Deste modo vai haver haver não só menos docentes sujeitos a este processo, como muitos se sentirão motivados a abandonar antecipadamente a profissão, tendo em conta a grande perturbação que tem caracterizado este processo.
Também os professores contratados das áreas profissionais, tecnológicas e artísticas, que não estejam
integrados em qualquer grupo de recrutamento, poderão igualmente pedir a dispensa da avaliação. Por exemplo, os técnicos especializados que foram contratados pelos estabelecimentos de ensino para leccionar em cursos profissionais, como hotelaria, culinária ou mecânica, embora sendo docentes, podem ser dispensados da avaliação do desempenho.
O decreto regulamentar aprovado hoje em Conselho de Ministros deixa cair os resultados escolares dos alunos como critério para a avaliação dos professores, assim como a
observação de aulas e toda a componente científico-pedagógica, excepto para os docentes que ambicionem obter as classificações de Muito Bom e Excelente.
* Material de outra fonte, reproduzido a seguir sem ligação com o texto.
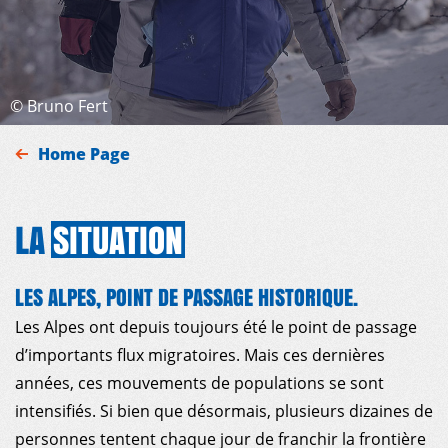
©
Bruno Fert
Home Page
LA
SITUATION
LES ALPES, POINT DE PASSAGE HISTORIQUE.
Les Alpes ont depuis toujours été le point de passage
d’importants flux migratoires. Mais ces dernières
années, ces mouvements de populations se sont
intensifiés. Si bien que désormais, plusieurs dizaines de
personnes tentent chaque jour de franchir la frontière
O Conselho de Ministros aprovou ainda, na generalidade, um diploma que alarga de três para quatro
anos o período de colocação dos professores e promove a sua integração,dos quadros de zona pedagógica, nos quadros de agrupamento de escolas ou escolas não agrupadas, mediante um concurso interno. Aprovou também o regime transitório de avaliação dos docentes do pré-escolar, básico e secundário, naquilo que é chamado o segundo "simplex" do modelo de avaliação.
Um terceiro decreto, regulamenta os termos e as condições da atribuição do suplemento remuneratório dos directores, subdirectores e adjuntos das escolas e agrupamentos, bem como de outros directores, no quadro do novo regime de autonomia, administração e gestão das escolas.